During a keynote speech to The Collaborative’s annual venture capital conference last fall, Gov. Tim Pawlenty chided the U for lacking a risk-taking, entrepreneurial culture and not working well with outside companies. Ouch.
Comments like this really piss off U officials, given the school’s progress and the state’s inability to do relative basic stuff like pass an angel investment tax credit, a point the U made in its annual research report.
“Hennepin Life Sciences, a start-up launched in October 2009 that is based on University technology, has reported being aggressively courted by South Dakota, Iowa, Wisconsin and Manitoba, all of which are offering various incentives to entice the company to relocateincentives that do not currently exist in Minnesota,” the report said. “Economic development requires an entrepreneurial ecosystem that encourages and supports innovation through creative, forward-thinking public policy that incents and nurtures its development into thriving companies.”
In other words, what have you done lately Pawlenty?

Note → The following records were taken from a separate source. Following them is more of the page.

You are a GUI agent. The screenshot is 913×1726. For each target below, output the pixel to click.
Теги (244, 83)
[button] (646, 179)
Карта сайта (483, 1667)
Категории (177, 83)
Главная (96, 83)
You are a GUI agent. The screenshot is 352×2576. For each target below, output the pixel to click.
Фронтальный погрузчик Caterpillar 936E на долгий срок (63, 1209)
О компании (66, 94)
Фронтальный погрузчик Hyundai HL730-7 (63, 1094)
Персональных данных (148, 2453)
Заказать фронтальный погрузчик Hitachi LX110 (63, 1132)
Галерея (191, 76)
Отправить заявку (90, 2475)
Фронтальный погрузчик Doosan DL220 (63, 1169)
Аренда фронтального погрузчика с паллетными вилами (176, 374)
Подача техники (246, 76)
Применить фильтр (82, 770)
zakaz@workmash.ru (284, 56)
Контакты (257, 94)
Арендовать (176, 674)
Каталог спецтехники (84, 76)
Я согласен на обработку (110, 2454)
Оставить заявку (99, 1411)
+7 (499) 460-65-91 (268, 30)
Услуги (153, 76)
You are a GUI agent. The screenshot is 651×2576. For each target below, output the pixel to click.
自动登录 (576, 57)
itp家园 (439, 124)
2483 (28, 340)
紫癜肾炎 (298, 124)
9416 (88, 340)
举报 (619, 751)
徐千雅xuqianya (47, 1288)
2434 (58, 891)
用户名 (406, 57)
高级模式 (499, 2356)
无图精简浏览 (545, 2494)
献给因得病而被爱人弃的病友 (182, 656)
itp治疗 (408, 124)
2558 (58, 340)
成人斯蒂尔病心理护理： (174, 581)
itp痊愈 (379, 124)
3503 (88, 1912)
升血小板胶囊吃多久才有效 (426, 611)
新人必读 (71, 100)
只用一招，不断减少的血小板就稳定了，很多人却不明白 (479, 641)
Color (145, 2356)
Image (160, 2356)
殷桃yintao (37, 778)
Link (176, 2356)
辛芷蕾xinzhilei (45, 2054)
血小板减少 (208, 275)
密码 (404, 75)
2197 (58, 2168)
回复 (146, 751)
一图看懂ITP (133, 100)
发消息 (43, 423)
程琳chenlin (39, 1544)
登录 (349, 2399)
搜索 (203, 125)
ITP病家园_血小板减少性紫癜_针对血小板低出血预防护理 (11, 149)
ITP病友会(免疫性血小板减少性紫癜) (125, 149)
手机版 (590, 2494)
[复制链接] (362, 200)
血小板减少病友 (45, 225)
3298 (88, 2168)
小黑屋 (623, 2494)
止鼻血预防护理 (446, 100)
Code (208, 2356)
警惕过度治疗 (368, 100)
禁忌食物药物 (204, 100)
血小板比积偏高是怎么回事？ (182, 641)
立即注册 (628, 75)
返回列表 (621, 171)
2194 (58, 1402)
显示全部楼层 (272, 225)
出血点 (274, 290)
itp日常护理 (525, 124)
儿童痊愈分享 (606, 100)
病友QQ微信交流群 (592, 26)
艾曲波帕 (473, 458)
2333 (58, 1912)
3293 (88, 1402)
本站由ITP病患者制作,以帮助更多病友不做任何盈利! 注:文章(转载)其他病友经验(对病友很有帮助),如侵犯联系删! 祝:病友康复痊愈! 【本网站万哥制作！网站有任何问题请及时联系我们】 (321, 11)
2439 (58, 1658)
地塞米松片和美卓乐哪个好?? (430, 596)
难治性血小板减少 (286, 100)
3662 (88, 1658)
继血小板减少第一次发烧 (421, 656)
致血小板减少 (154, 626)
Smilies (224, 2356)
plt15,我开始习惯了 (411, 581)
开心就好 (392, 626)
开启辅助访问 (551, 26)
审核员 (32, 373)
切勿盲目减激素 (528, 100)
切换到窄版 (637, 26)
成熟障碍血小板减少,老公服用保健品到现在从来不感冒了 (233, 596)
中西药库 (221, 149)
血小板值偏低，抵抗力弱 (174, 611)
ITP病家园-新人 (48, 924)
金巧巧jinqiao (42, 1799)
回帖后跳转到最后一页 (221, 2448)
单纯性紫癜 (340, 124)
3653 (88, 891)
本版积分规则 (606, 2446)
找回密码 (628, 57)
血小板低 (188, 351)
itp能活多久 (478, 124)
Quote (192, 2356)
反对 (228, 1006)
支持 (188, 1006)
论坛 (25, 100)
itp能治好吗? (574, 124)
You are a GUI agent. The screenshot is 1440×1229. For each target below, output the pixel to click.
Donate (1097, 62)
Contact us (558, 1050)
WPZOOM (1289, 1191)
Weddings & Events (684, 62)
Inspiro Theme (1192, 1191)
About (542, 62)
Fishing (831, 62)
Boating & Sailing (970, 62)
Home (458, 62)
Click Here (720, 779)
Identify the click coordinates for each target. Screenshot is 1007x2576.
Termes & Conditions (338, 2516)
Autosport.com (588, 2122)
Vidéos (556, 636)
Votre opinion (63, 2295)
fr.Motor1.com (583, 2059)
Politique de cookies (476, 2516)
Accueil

In truth, the U will never win plaudits for growing modest licensing income. To silence its critics, the school needs a Big One, a blockbuster technology that will eventually lead to monster IPO or a billion-dollar acquisition by a major company.
U officials think they have such a thing in Miromatrix, a start-up trying to commercialize the regenerative organ work of Dr. Doris Taylor. But such technologies will take years, if not decades to develop.
In the meantime, the U will just have to take its lumps … and hope its moment will eventually come.